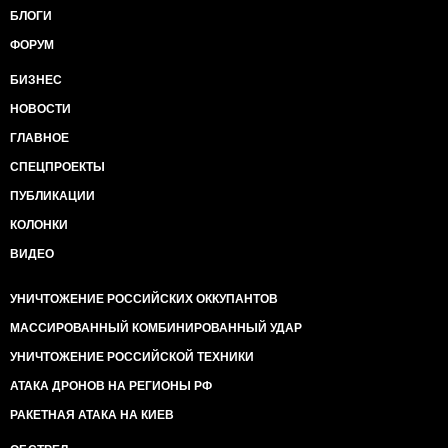
БЛОГИ
ФОРУМ
БИЗНЕС
НОВОСТИ
ГЛАВНОЕ
СПЕЦПРОЕКТЫ
ПУБЛИКАЦИИ
КОЛОНКИ
ВИДЕО
УНИЧТОЖЕНИЕ РОССИЙСКИХ ОККУПАНТОВ
МАССИРОВАННЫЙ КОМБИНИРОВАННЫЙ УДАР
УНИЧТОЖЕНИЕ РОССИЙСКОЙ ТЕХНИКИ
АТАКА ДРОНОВ НА РЕГИОНЫ РФ
РАКЕТНАЯ АТАКА НА КИЕВ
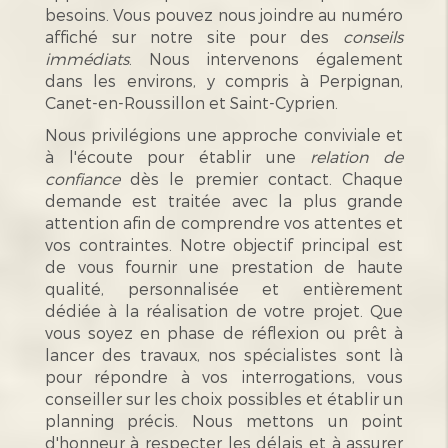
besoins. Vous pouvez nous joindre au numéro
affiché sur notre site pour des
conseils
immédiats
. Nous intervenons également
dans les environs, y compris à Perpignan,
Canet-en-Roussillon et Saint-Cyprien.
Nous privilégions une approche conviviale et
à l'écoute pour établir une
relation de
confiance
dès le premier contact. Chaque
demande est traitée avec la plus grande
attention afin de comprendre vos attentes et
vos contraintes. Notre objectif principal est
de vous fournir une prestation de haute
qualité, personnalisée et entièrement
dédiée à la réalisation de votre projet. Que
vous soyez en phase de réflexion ou prêt à
lancer des travaux, nos spécialistes sont là
pour répondre à vos interrogations, vous
conseiller sur les choix possibles et établir un
planning précis. Nous mettons un point
d'honneur à respecter les délais et à assurer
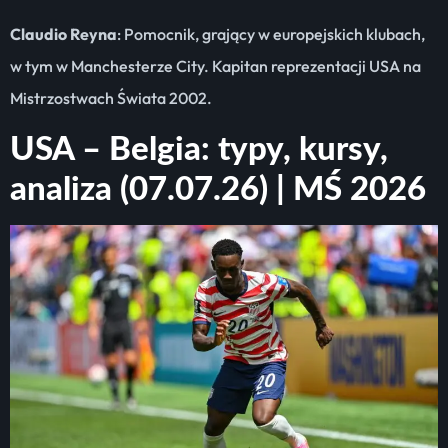
Claudio Reyna
: Pomocnik, grający w europejskich klubach,
w tym w Manchesterze City. Kapitan reprezentacji USA na
Mistrzostwach Świata 2002.
USA – Belgia: typy, kursy,
analiza (07.07.26) | MŚ 2026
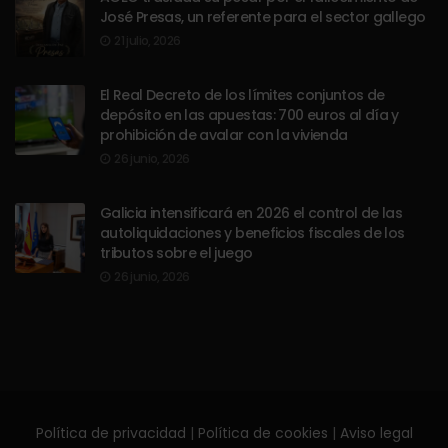
José Presas, un referente para el sector gallego
21 julio, 2026
El Real Decreto de los límites conjuntos de
depósito en las apuestas: 700 euros al día y
prohibición de avalar con la vivienda
26 junio, 2026
Galicia intensificará en 2026 el control de las
autoliquidaciones y beneficios fiscales de los
tributos sobre el juego
26 junio, 2026
Política de privacidad
|
Política de cookies
|
Aviso legal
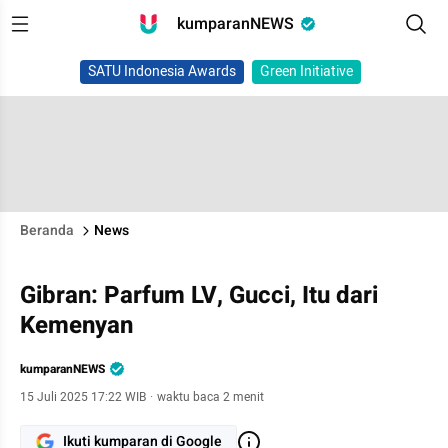
kumparanNEWS
SATU Indonesia Awards
Green Initiative
Beranda
News
Gibran: Parfum LV, Gucci, Itu dari
Kemenyan
kumparanNEWS
15 Juli 2025 17:22 WIB
·
waktu baca 2 menit
Ikuti kumparan di Google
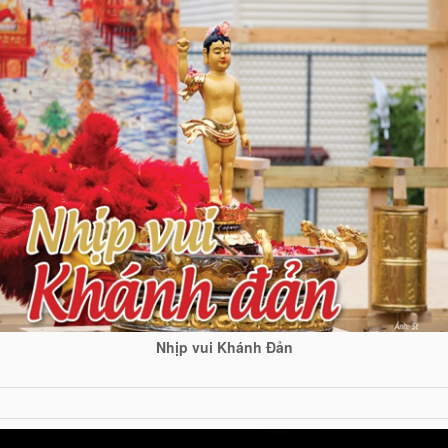
Nhịp vui Khánh Đản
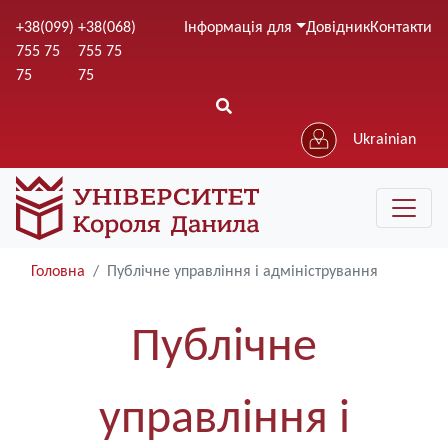
Перейти
+38(099)
+38(068)
Інформація для
Довідник
Контакти
до
755 75
755 75
основного
75
75
вмісту
Ukrainian
Головна
Публічне управління і адміністрування
Публічне
управління і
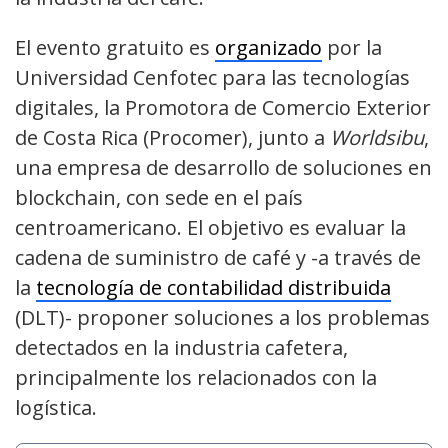
El evento gratuito es
organizado
por la
Universidad Cenfotec para las tecnologías
digitales, la Promotora de Comercio Exterior
de Costa Rica (Procomer), junto a
Worldsibu
,
una empresa de desarrollo de soluciones en
blockchain, con sede en el país
centroamericano. El objetivo es evaluar la
cadena de suministro de café y -a través de
la
tecnología de contabilidad distribuida
(DLT)- proponer soluciones a los problemas
detectados en la industria cafetera,
principalmente los relacionados con la
logística.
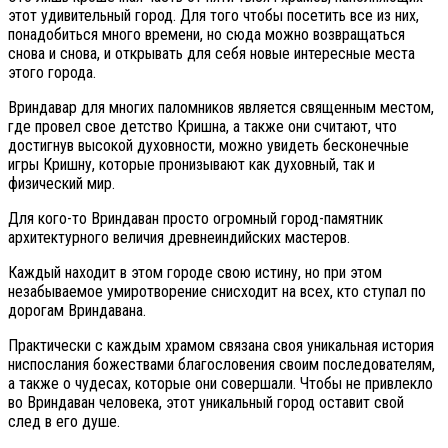
этот удивительный город. Для того чтобы посетить все из них,
понадобиться много времени, но сюда можно возвращаться
снова и снова, и открывать для себя новые интересные места
этого города.
Вриндавар для многих паломников является священным местом,
где провел свое детство Кришна, а также они считают, что
достигнув высокой духовности, можно увидеть бесконечные
игры Кришну, которые пронизывают как духовный, так и
физический мир.
Для кого-то Вриндаван просто огромный город-памятник
архитектурного величия древнеиндийских мастеров.
Каждый находит в этом городе свою истину, но при этом
незабываемое умиротворение снисходит на всех, кто ступал по
дорогам Вриндавана.
Практически с каждым храмом связана своя уникальная история
ниспослания божествами благословения своим последователям,
а также о чудесах, которые они совершали. Чтобы не привлекло
во Вриндаван человека, этот уникальный город оставит свой
след в его душе.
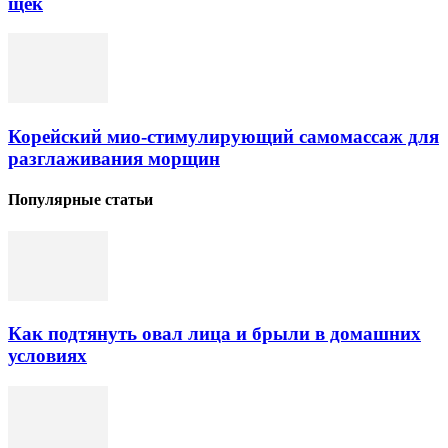
щек
Корейский мио-стимулирующий самомассаж для
разглаживания морщин
Популярные статьи
Как подтянуть овал лица и брыли в домашних
условиях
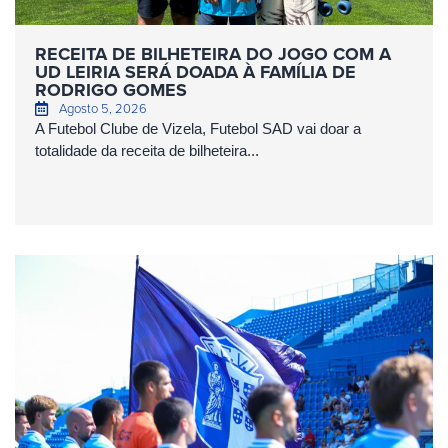
RECEITA DE BILHETEIRA DO JOGO COM A
UD LEIRIA SERÁ DOADA À FAMÍLIA DE
RODRIGO GOMES
Agosto 5, 2026
A Futebol Clube de Vizela, Futebol SAD vai doar a
totalidade da receita de bilheteira...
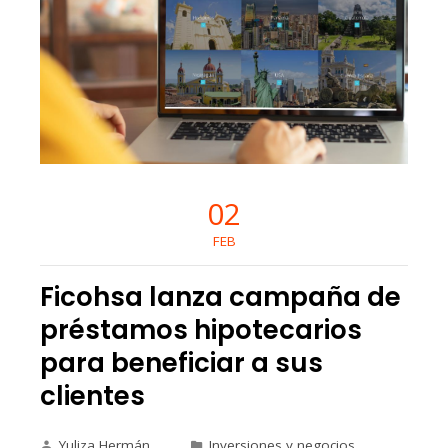
02
FEB
Ficohsa lanza campaña de
préstamos hipotecarios
para beneficiar a sus
clientes
Yuliza Hermán
Inversiones y negocios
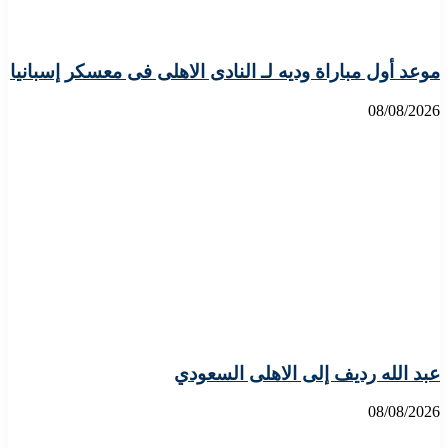
موعد أول مباراة وديه لـ النادى الاهلى فى معسكر إسبانيا
08/08/2026
عبد الله رديف إلى الاهلى السعودي
08/08/2026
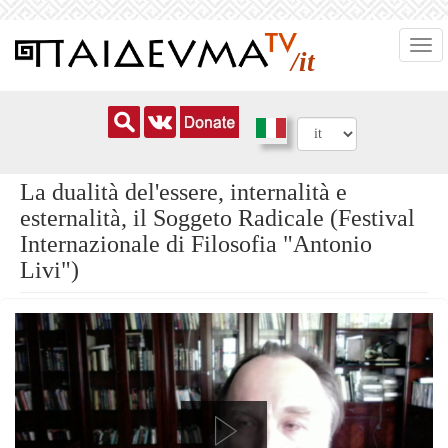
Salta
Togg
al
/it
navi
contenuto
principale
La dualità del'essere, internalità e
esternalità, il Soggeto Radicale (Festival
Internazionale di Filosofia "Antonio
Livi")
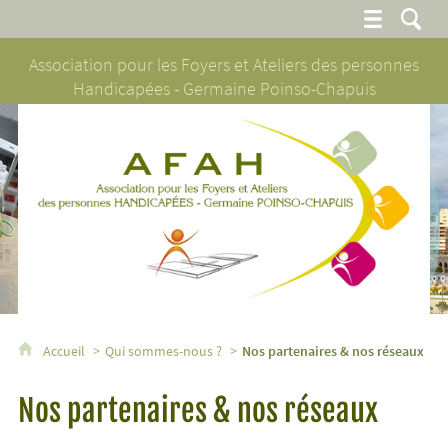
Association pour les Foyers et Ateliers des personnes
Handicapées - Germaine Poinso-Chapuis
AFAH - Association pour les Foyers et Ateliers des personnes H
Accueil
Qui sommes-nous ?
Nos partenaires & nos réseaux
Nos partenaires & nos réseaux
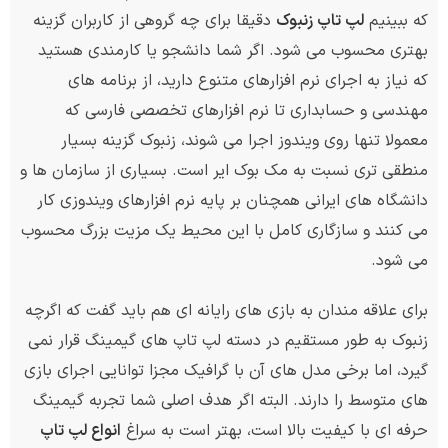
که ببینیم
لپ تاپ زنبوک
دقیقا برای چه گروهی از کاربران گزینه
بهتری محسوب می شود. اگر شما دانشجو یا کارمندی هستید
که نیاز به اجرای نرم افزارهای متنوع دارید، از برنامه های
مهندسی و حسابداری تا نرم افزارهای تخصصی فارسی که
معمولا تنها روی ویندوز اجرا می شوند، زنبوک گزینه بسیار
منطقی تری نسبت به مک بوک ایر است. بسیاری از سازمان ها و
دانشگاه های ایرانی همچنان بر پایه نرم افزارهای ویندوزی کار
می کنند و سازگاری کامل با این محیط یک مزیت بزرگ محسوب
می شود.
برای علاقه مندان به بازی های رایانه ای هم باید گفت که اگرچه
زنبوک به طور مستقیم در دسته لپ تاپ های گیمینگ قرار نمی
گیرد، اما برخی مدل های آن با گرافیک مجزا توانایی اجرای بازی
های متوسط را دارند. البته اگر هدف اصلی شما تجربه گیمینگ
حرفه ای با کیفیت بالا است، بهتر است به سراغ
انواع لپ تاپ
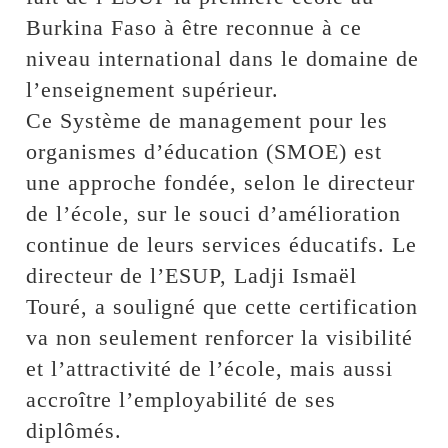
Burkina Faso à être reconnue à ce
niveau international dans le domaine de
l’enseignement supérieur.
Ce Système de management pour les
organismes d’éducation (SMOE) est
une approche fondée, selon le directeur
de l’école, sur le souci d’amélioration
continue de leurs services éducatifs. Le
directeur de l’ESUP, Ladji Ismaël
Touré, a souligné que cette certification
va non seulement renforcer la visibilité
et l’attractivité de l’école, mais aussi
accroître l’employabilité de ses
diplômés.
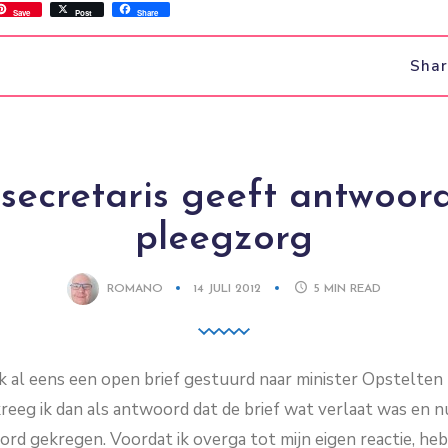
ss
ok.com
int
Save
Post
Share
Sha
secretaris geeft antwoor
pleegzorg
ROMANO
14 JULI 2012
5
MIN READ
ik al eens een open brief gestuurd naar minister Opstelten (
reeg ik dan als antwoord dat de brief wat verlaat was en n
ord gekregen. Voordat ik overga tot mijn eigen reactie, heb 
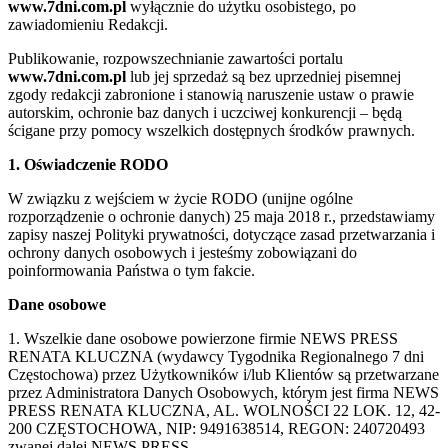
www.7dni.com.pl
wyłącznie do użytku osobistego, po
zawiadomieniu Redakcji.
Publikowanie, rozpowszechnianie zawartości portalu
www.7dni.com.pl
lub jej sprzedaż są bez uprzedniej pisemnej
zgody redakcji zabronione i stanowią naruszenie ustaw o prawie
autorskim, ochronie baz danych i uczciwej konkurencji – będą
ścigane przy pomocy wszelkich dostępnych środków prawnych.
1. Oświadczenie RODO
W związku z wejściem w życie RODO (unijne ogólne
rozporządzenie o ochronie danych) 25 maja 2018 r., przedstawiamy
zapisy naszej Polityki prywatności, dotyczące zasad przetwarzania i
ochrony danych osobowych i jesteśmy zobowiązani do
poinformowania Państwa o tym fakcie.
Dane osobowe
1. Wszelkie dane osobowe powierzone firmie NEWS PRESS
RENATA KLUCZNA (wydawcy Tygodnika Regionalnego 7 dni
Częstochowa) przez Użytkowników i/lub Klientów są przetwarzane
przez Administratora Danych Osobowych, którym jest firma NEWS
PRESS RENATA KLUCZNA, AL. WOLNOŚCI 22 LOK. 12, 42-
200 CZĘSTOCHOWA, NIP: 9491638514, REGON: 240720493
zwanej dalej NEWS PRESS.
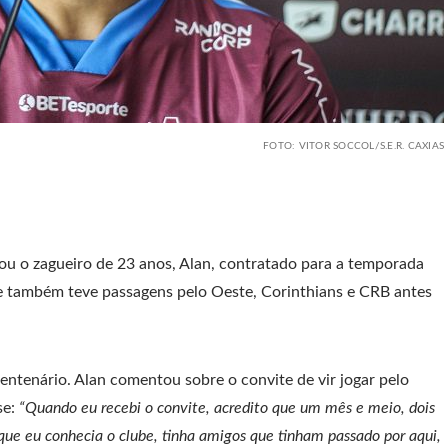
FOTO: VITOR SOCCOL/S.E.R. CAXIAS
tou o zagueiro de 23 anos, Alan, contratado para a temporada
e também teve passagens pelo Oeste, Corinthians e CRB antes
ntenário. Alan comentou sobre o convite de vir jogar pelo
se:
“Quando eu recebi o convite, acredito que um mês e meio, dois
rque eu conhecia o clube, tinha amigos que tinham passado por aqui,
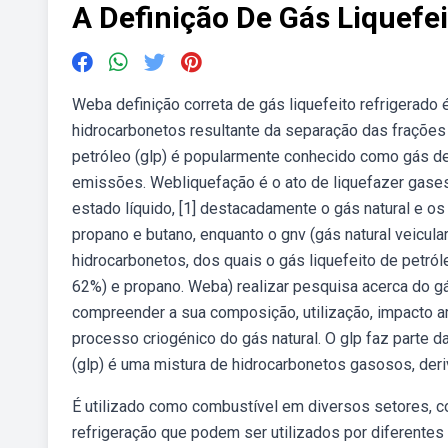
A Definição De Gás Liquefe
Weba definição correta de gás liquefeito refrigerado 
hidrocarbonetos resultante da separação das frações 
petróleo (glp) é popularmente conhecido como gás de 
emissões. Webliquefação é o ato de liquefazer gases
estado líquido, [1] destacadamente o gás natural e os
propano e butano, enquanto o gnv (gás natural veicu
hidrocarbonetos, dos quais o gás liquefeito de petról
62%) e propano. Weba) realizar pesquisa acerca do gás
compreender a sua composição, utilização, impacto amb
processo criogénico do gás natural. O glp faz parte 
(glp) é uma mistura de hidrocarbonetos gasosos, deriv
É utilizado como combustível em diversos setores, c
refrigeração que podem ser utilizados por diferentes 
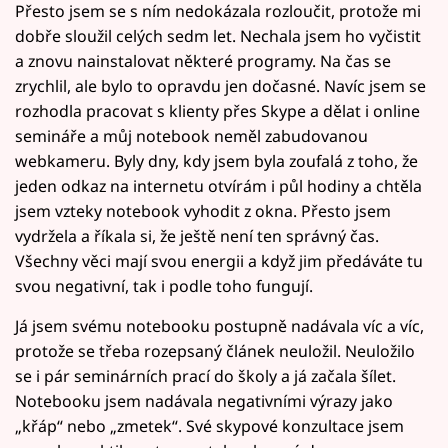
Přesto jsem se s ním nedokázala rozloučit, protože mi
dobře sloužil celých sedm let. Nechala jsem ho vyčistit
a znovu nainstalovat některé programy. Na čas se
zrychlil, ale bylo to opravdu jen dočasné. Navíc jsem se
rozhodla pracovat s klienty přes Skype a dělat i online
semináře a můj notebook neměl zabudovanou
webkameru. Byly dny, kdy jsem byla zoufalá z toho, že
jeden odkaz na internetu otvírám i půl hodiny a chtěla
jsem vzteky notebook vyhodit z okna. Přesto jsem
vydržela a říkala si, že ještě není ten správný čas.
Všechny věci mají svou energii a když jim předáváte tu
svou negativní, tak i podle toho fungují.
Já jsem svému notebooku postupně nadávala víc a víc,
protože se třeba rozepsaný článek neuložil. Neuložilo
se i pár seminárních prací do školy a já začala šílet.
Notebooku jsem nadávala negativními výrazy jako
„křáp“ nebo „zmetek“. Své skypové konzultace jsem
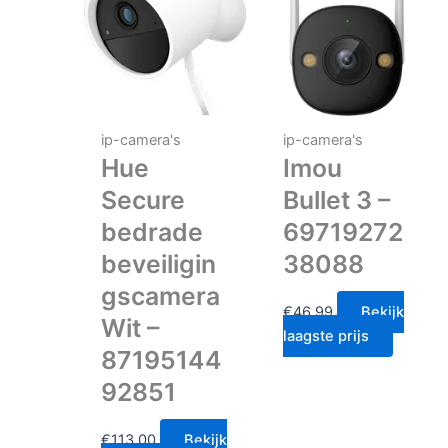
ip-camera's
ip-camera's
Hue
Imou
Secure
Bullet 3 –
bedrade
69719272
beveiligin
38088
gscamera
€
46.99
Bekijk
Wit –
laagste prijs
87195144
92851
€
113.00
Bekijk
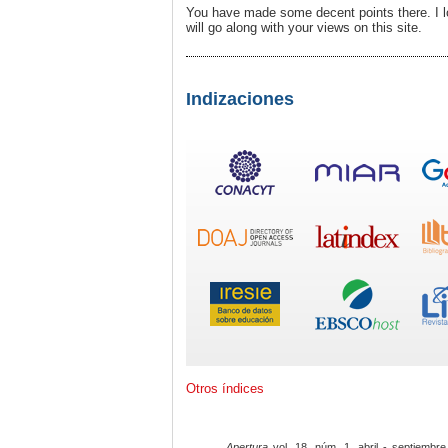
You have made some decent points there. I l
will go along with your views on this site.
Indizaciones
Otros índices
Apertura
vol. 18, núm. 1, abril - septiembre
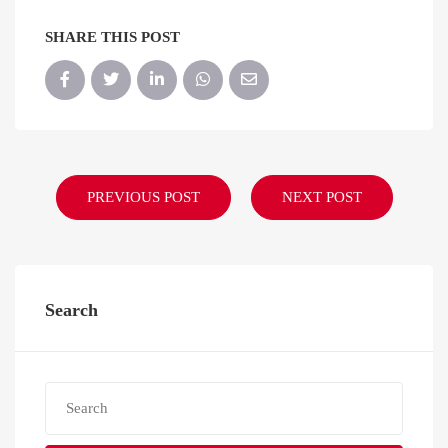
SHARE THIS POST
PREVIOUS POST
NEXT POST
Search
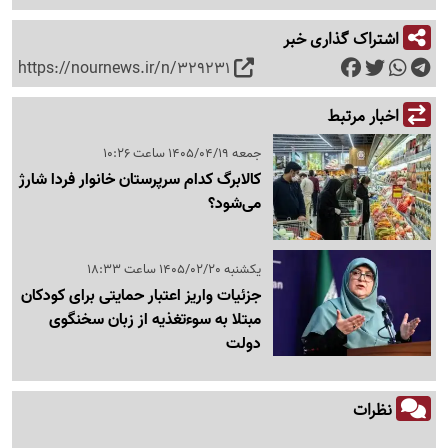
اشتراک گذاری خبر
https://nournews.ir/n/329231
اخبار مرتبط
جمعه 1405/04/19 ساعت 10:26
کالابرگ کدام سرپرستان خانوار فردا شارژ
می‌شود؟
یکشنبه 1405/02/20 ساعت 18:33
جزئیات واریز اعتبار حمایتی برای کودکان
مبتلا به سوءتغذیه از زبان سخنگوی
دولت
نظرات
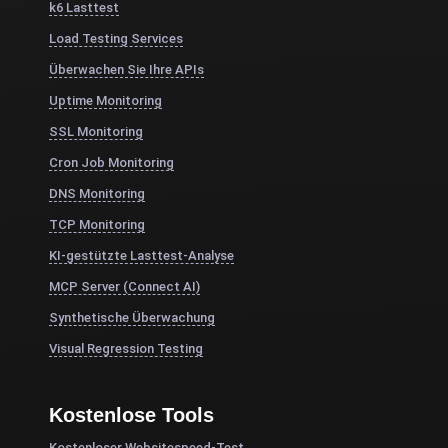
k6 Lasttest
Load Testing Services
Überwachen Sie Ihre APIs
Uptime Monitoring
SSL Monitoring
Cron Job Monitoring
DNS Monitoring
TCP Monitoring
KI-gestützte Lasttest-Analyse
MCP Server (Connect AI)
Synthetische Überwachung
Visual Regression Testing
Kostenlose Tools
Kostenloser Websitespeed-Test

_ _ _ _ _ _ _

■ Try it
Within the listing above, the lines starting at the one containing "СПЕЦПРОЕКТЫ" and ending at the one containing "dédiée à la réalisation de votre projet. Que" are to be returned exactly. Omit the pictures.

■ Solution below
СПЕЦПРОЕКТЫ
ПУБЛИКАЦИИ
КОЛОНКИ
ВИДЕО
УНИЧТОЖЕНИЕ РОССИЙСКИХ ОККУПАНТОВ
МАССИРОВАННЫЙ КОМБИНИРОВАННЫЙ УДАР
УНИЧТОЖЕНИЕ РОССИЙСКОЙ ТЕХНИКИ
АТАКА ДРОНОВ НА РЕГИОНЫ РФ
РАКЕТНАЯ АТАКА НА КИЕВ
besoins. Vous pouvez nous joindre au numéro
affiché sur notre site pour des
conseils
immédiats
. Nous intervenons également
dans les environs, y compris à Perpignan,
Canet-en-Roussillon et Saint-Cyprien.
Nous privilégions une approche conviviale et
à l'écoute pour établir une
relation de
confiance
dès le premier contact. Chaque
demande est traitée avec la plus grande
attention afin de comprendre vos attentes et
vos contraintes. Notre objectif principal est
de vous fournir une prestation de haute
qualité, personnalisée et entièrement
dédiée à la réalisation de votre projet. Que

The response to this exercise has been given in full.